## WHAT THE EXERCISE ASKS
Transcribe all the records with complete accuracy.

── THE RECORDS ──

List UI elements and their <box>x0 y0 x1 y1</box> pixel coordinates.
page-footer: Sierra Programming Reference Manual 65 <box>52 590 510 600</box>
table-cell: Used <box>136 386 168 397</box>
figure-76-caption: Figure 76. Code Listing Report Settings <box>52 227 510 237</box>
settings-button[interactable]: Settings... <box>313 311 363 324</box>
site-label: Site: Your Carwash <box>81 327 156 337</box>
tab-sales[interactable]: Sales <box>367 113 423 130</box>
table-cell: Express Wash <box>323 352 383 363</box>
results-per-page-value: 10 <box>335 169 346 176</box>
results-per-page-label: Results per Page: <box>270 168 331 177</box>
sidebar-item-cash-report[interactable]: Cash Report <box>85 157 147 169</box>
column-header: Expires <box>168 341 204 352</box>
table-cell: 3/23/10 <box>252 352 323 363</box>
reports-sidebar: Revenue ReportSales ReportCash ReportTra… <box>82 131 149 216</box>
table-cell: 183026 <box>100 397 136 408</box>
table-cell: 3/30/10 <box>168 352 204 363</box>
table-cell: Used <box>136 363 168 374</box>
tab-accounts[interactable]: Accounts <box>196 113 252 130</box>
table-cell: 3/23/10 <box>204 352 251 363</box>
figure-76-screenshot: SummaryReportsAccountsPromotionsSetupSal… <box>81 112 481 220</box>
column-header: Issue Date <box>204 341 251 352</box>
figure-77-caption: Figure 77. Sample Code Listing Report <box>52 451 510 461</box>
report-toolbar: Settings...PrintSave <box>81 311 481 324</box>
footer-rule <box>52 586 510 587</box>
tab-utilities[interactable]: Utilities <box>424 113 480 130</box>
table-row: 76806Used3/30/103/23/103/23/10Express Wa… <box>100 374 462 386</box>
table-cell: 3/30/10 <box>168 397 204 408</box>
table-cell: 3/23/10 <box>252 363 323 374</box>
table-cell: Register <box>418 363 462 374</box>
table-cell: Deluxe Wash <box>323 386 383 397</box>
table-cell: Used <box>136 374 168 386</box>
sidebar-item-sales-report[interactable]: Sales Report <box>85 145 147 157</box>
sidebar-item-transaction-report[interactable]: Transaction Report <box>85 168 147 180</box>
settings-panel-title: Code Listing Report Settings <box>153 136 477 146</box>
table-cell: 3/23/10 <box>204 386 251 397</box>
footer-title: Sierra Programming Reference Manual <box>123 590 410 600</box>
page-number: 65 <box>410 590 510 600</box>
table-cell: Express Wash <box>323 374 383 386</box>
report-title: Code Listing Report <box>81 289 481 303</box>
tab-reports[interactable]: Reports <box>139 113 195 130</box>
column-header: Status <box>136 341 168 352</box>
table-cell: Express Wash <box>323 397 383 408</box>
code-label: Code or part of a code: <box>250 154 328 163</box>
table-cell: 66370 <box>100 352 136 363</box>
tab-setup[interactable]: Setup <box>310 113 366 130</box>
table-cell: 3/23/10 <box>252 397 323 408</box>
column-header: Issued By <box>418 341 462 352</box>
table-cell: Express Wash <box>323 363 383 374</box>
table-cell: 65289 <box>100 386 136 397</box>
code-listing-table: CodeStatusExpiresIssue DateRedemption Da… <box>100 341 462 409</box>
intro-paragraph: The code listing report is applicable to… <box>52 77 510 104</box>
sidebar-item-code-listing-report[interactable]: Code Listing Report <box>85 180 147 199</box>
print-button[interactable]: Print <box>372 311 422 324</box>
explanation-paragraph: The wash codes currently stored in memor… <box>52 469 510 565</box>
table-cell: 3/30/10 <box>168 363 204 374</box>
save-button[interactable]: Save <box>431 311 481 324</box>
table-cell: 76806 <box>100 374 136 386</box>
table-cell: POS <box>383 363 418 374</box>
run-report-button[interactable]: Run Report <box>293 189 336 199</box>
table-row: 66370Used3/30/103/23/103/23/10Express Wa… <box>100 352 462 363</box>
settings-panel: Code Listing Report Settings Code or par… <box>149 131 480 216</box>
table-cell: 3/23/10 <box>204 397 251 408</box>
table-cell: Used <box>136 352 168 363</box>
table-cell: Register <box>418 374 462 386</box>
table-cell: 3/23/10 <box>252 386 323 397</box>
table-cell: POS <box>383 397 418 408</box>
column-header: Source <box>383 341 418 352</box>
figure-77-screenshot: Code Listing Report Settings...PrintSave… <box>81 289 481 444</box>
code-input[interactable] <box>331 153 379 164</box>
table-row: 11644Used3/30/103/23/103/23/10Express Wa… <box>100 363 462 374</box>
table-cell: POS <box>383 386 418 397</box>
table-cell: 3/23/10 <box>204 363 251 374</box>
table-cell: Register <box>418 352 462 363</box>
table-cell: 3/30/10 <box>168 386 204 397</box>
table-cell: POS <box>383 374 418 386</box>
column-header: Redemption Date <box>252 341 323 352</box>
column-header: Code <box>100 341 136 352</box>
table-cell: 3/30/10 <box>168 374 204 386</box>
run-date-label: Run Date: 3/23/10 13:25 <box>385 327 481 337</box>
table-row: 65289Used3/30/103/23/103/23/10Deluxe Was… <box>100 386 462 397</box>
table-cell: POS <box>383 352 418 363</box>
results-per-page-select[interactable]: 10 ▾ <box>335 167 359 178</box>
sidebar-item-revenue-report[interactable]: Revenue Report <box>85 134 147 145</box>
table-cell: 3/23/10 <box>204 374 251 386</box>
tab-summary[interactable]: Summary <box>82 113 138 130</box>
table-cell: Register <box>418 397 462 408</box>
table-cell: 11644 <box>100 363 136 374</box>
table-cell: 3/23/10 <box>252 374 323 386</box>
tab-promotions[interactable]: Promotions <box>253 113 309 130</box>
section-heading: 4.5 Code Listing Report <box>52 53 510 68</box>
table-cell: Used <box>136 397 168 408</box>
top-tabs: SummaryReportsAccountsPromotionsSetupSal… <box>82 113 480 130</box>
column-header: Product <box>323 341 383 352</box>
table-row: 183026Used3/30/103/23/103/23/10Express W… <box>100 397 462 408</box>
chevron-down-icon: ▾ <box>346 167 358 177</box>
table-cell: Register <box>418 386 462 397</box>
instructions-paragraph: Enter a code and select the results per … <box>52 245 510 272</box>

───

## EXERCISE SOLUTION
List UI elements and their <box>x0 y0 x1 y1</box> pixel coordinates.
page-footer: Sierra Programming Reference Manual 65 <box>52 590 510 600</box>
table-cell: Used <box>136 386 168 397</box>
figure-76-caption: Figure 76. Code Listing Report Settings <box>52 227 510 237</box>
settings-button[interactable]: Settings... <box>313 311 363 324</box>
site-label: Site: Your Carwash <box>81 327 156 337</box>
tab-sales[interactable]: Sales <box>367 113 423 130</box>
table-cell: Express Wash <box>323 352 383 363</box>
results-per-page-value: 10 <box>335 169 346 176</box>
results-per-page-label: Results per Page: <box>270 168 331 177</box>
sidebar-item-cash-report[interactable]: Cash Report <box>85 157 147 169</box>
column-header: Expires <box>168 341 204 352</box>
table-cell: 3/23/10 <box>252 352 323 363</box>
reports-sidebar: Revenue ReportSales ReportCash ReportTra… <box>82 131 149 216</box>
table-cell: 183026 <box>100 397 136 408</box>
table-cell: 3/30/10 <box>168 352 204 363</box>
table-cell: Used <box>136 363 168 374</box>
tab-accounts[interactable]: Accounts <box>196 113 252 130</box>
table-cell: 3/23/10 <box>204 352 251 363</box>
figure-76-screenshot: SummaryReportsAccountsPromotionsSetupSal… <box>81 112 481 220</box>
column-header: Issue Date <box>204 341 251 352</box>
figure-77-caption: Figure 77. Sample Code Listing Report <box>52 451 510 461</box>
report-toolbar: Settings...PrintSave <box>81 311 481 324</box>
footer-rule <box>52 586 510 587</box>
tab-utilities[interactable]: Utilities <box>424 113 480 130</box>
table-row: 76806Used3/30/103/23/103/23/10Express Wa… <box>100 374 462 386</box>
table-cell: 3/30/10 <box>168 397 204 408</box>
table-cell: 3/23/10 <box>252 363 323 374</box>
table-cell: Register <box>418 363 462 374</box>
table-cell: Deluxe Wash <box>323 386 383 397</box>
table-cell: Used <box>136 374 168 386</box>
sidebar-item-sales-report[interactable]: Sales Report <box>85 145 147 157</box>
sidebar-item-transaction-report[interactable]: Transaction Report <box>85 168 147 180</box>
settings-panel-title: Code Listing Report Settings <box>153 136 477 146</box>
table-cell: 3/23/10 <box>204 386 251 397</box>
footer-title: Sierra Programming Reference Manual <box>123 590 410 600</box>
page-number: 65 <box>410 590 510 600</box>
table-cell: Express Wash <box>323 374 383 386</box>
report-title: Code Listing Report <box>81 289 481 303</box>
tab-reports[interactable]: Reports <box>139 113 195 130</box>
column-header: Status <box>136 341 168 352</box>
table-cell: Express Wash <box>323 397 383 408</box>
code-label: Code or part of a code: <box>250 154 328 163</box>
table-cell: 66370 <box>100 352 136 363</box>
tab-setup[interactable]: Setup <box>310 113 366 130</box>
table-cell: 3/23/10 <box>252 397 323 408</box>
column-header: Issued By <box>418 341 462 352</box>
table-cell: Express Wash <box>323 363 383 374</box>
table-cell: 65289 <box>100 386 136 397</box>
code-listing-table: CodeStatusExpiresIssue DateRedemption Da… <box>100 341 462 409</box>
intro-paragraph: The code listing report is applicable to… <box>52 77 510 104</box>
sidebar-item-code-listing-report[interactable]: Code Listing Report <box>85 180 147 199</box>
print-button[interactable]: Print <box>372 311 422 324</box>
explanation-paragraph: The wash codes currently stored in memor… <box>52 469 510 565</box>
table-cell: 3/30/10 <box>168 363 204 374</box>
save-button[interactable]: Save <box>431 311 481 324</box>
table-cell: 76806 <box>100 374 136 386</box>
table-cell: POS <box>383 363 418 374</box>
run-report-button[interactable]: Run Report <box>293 189 336 199</box>
table-row: 66370Used3/30/103/23/103/23/10Express Wa… <box>100 352 462 363</box>
settings-panel: Code Listing Report Settings Code or par… <box>149 131 480 216</box>
table-cell: 3/23/10 <box>204 397 251 408</box>
table-cell: Used <box>136 352 168 363</box>
table-cell: Register <box>418 374 462 386</box>
table-cell: 3/23/10 <box>252 386 323 397</box>
table-cell: POS <box>383 397 418 408</box>
column-header: Source <box>383 341 418 352</box>
figure-77-screenshot: Code Listing Report Settings...PrintSave… <box>81 289 481 444</box>
code-input[interactable] <box>331 153 379 164</box>
table-row: 11644Used3/30/103/23/103/23/10Express Wa… <box>100 363 462 374</box>
table-cell: POS <box>383 386 418 397</box>
table-cell: 3/23/10 <box>204 363 251 374</box>
table-cell: Register <box>418 352 462 363</box>
table-cell: 3/30/10 <box>168 386 204 397</box>
table-cell: POS <box>383 374 418 386</box>
column-header: Redemption Date <box>252 341 323 352</box>
column-header: Code <box>100 341 136 352</box>
table-cell: 3/30/10 <box>168 374 204 386</box>
run-date-label: Run Date: 3/23/10 13:25 <box>385 327 481 337</box>
table-row: 65289Used3/30/103/23/103/23/10Deluxe Was… <box>100 386 462 397</box>
table-cell: POS <box>383 352 418 363</box>
results-per-page-select[interactable]: 10 ▾ <box>335 167 359 178</box>
sidebar-item-revenue-report[interactable]: Revenue Report <box>85 134 147 145</box>
table-cell: 3/23/10 <box>204 374 251 386</box>
tab-summary[interactable]: Summary <box>82 113 138 130</box>
table-cell: Register <box>418 397 462 408</box>
table-cell: 11644 <box>100 363 136 374</box>
table-cell: 3/23/10 <box>252 374 323 386</box>
tab-promotions[interactable]: Promotions <box>253 113 309 130</box>
section-heading: 4.5 Code Listing Report <box>52 53 510 68</box>
table-cell: Used <box>136 397 168 408</box>
top-tabs: SummaryReportsAccountsPromotionsSetupSal… <box>82 113 480 130</box>
column-header: Product <box>323 341 383 352</box>
table-row: 183026Used3/30/103/23/103/23/10Express W… <box>100 397 462 408</box>
chevron-down-icon: ▾ <box>346 167 358 177</box>
table-cell: Register <box>418 386 462 397</box>
instructions-paragraph: Enter a code and select the results per … <box>52 245 510 272</box>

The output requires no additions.